The world’s first fourth-generation commercial nuclear power plant, built in China, has successfully completed reactor shutdown tests. The passive protection system prevented the core from melting and stabilized the temperature and reaction within 35 hours. No additional actions were required by nuclear power plant personnel or emergency crews. Everything happened naturally and did not lead to equipment damage.
The tests took place at the Shidaowan-1 NPP. The plant contains two “modular” reactors with a nominal thermal output of 250 MW(t). They both drive a common turbine with a capacity of 211 MW(e). By adding new reactors (modules), the possibility of working with more powerful generators opens up.
Shidaowan-1 NPP is equipped with high-temperature gas-cooled pebble bed reactors (HTR-PM). The core of such reactors consists of several layers of “pebbles”, which are 60-mm graphite balls, inside of which there is uranium-235 enriched to 8.5%. The outside of the balls is coated with silicon carbide. Helium heated to 250 °C is blown through this layer, which will always be gaseous beyond cryogenic temperatures.
An emergency shutdown of such a reactor does not lead to overheating of the neutral gas above the operating temperature of 750 °C. Moreover, due to the effect of Doppler broadening, as the fuel emergency heats up, the decay reaction decays by itself. Stopping all machines servicing the reactor after just a few minutes leads to a decrease in the intensity of the decay reaction, while de-energizing or stopping pumps in conventional water reactors under pressure ends with the melting of the core and the release of radioactive decay products along with steam and water decomposed into hydrogen and oxygen.
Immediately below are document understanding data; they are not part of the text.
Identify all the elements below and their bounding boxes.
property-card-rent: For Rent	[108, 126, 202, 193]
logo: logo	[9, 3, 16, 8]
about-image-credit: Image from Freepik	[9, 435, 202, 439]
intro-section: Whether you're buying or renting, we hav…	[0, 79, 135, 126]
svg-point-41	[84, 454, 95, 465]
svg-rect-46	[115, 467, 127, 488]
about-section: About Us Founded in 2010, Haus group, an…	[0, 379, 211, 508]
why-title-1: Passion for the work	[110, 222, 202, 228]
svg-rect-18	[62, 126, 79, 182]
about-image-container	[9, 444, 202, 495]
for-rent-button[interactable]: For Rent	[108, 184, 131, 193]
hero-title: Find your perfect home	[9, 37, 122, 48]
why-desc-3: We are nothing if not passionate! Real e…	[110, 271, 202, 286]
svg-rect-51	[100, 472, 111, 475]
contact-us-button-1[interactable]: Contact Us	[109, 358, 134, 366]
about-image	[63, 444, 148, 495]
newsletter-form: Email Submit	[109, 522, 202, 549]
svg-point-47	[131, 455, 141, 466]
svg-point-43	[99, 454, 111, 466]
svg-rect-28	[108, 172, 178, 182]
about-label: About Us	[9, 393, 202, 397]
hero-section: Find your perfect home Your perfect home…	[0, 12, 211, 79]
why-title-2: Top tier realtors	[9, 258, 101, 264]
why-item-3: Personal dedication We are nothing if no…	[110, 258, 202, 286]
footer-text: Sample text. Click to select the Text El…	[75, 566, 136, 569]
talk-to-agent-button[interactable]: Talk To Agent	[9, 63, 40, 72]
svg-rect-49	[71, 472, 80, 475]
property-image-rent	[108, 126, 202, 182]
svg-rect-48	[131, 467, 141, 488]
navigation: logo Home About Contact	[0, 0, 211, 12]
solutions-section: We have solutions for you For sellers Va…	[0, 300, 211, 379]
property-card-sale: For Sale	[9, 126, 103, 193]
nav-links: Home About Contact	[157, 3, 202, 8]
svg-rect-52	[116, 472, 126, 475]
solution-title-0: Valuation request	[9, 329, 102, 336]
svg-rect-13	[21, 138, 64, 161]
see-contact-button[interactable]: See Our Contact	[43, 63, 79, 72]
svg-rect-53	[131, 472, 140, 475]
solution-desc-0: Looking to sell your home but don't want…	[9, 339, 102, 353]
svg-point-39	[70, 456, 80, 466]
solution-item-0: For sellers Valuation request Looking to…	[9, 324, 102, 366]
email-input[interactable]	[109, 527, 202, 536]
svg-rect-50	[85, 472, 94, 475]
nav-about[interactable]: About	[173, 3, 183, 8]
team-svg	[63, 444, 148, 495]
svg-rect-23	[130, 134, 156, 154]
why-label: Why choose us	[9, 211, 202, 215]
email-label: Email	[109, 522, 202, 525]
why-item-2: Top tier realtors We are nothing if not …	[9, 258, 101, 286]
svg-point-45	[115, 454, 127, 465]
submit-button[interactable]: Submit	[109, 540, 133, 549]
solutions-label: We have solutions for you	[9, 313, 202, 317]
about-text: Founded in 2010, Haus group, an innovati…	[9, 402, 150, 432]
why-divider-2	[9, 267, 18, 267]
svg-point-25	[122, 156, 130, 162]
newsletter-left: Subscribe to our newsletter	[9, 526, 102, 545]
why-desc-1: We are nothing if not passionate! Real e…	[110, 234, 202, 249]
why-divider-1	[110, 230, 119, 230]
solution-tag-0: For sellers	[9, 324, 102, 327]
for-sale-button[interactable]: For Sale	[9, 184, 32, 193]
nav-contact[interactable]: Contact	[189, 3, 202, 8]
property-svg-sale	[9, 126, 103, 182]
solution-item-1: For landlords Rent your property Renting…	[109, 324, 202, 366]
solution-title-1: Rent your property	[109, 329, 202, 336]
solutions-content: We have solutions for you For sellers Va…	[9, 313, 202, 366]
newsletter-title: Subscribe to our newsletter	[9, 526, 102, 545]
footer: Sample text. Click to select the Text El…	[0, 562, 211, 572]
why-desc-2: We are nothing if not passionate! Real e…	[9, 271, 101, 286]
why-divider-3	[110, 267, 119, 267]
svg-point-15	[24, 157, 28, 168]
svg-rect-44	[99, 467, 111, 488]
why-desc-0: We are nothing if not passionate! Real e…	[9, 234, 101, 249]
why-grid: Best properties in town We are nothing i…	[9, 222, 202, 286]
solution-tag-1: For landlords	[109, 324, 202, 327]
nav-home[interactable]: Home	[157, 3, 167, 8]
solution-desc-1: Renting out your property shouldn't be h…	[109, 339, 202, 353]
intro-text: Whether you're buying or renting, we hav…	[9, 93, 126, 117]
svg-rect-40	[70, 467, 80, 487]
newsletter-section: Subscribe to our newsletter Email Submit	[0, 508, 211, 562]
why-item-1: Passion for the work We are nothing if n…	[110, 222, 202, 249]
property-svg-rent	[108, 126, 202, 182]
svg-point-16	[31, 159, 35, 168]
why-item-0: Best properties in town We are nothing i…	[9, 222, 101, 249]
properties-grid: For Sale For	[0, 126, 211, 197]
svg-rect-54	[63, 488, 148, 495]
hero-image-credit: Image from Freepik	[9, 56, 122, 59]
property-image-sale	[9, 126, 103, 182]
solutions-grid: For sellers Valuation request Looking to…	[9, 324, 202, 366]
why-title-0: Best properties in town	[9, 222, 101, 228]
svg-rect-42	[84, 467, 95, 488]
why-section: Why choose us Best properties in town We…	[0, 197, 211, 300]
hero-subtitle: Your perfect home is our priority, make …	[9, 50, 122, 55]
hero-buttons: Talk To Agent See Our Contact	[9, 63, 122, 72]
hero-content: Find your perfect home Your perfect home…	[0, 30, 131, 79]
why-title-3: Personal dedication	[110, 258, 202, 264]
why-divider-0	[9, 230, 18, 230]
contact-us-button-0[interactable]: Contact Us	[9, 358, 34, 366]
The engineers had full confidence in the reliability of the HTR-PM reactor and passive protection systems, which they proved for the first time in the world during the emergency shutdown of a commercial reactor. Previously, such an experiment was carried out only on the experimental reactor HTR-PM, created decades ago in Germany. Stopping all systems physically cannot lead to an increase in the temperature in the core to 1600 °C, which has been confirmed by tests. Fuel loaded into the reactor in the form of “pebbles” calmly tolerates such temperatures without destruction. The decay reaction and temperature in the core stabilized 35 hours after the “accident”. After this, the reactors could be put back into operation as if nothing had happened.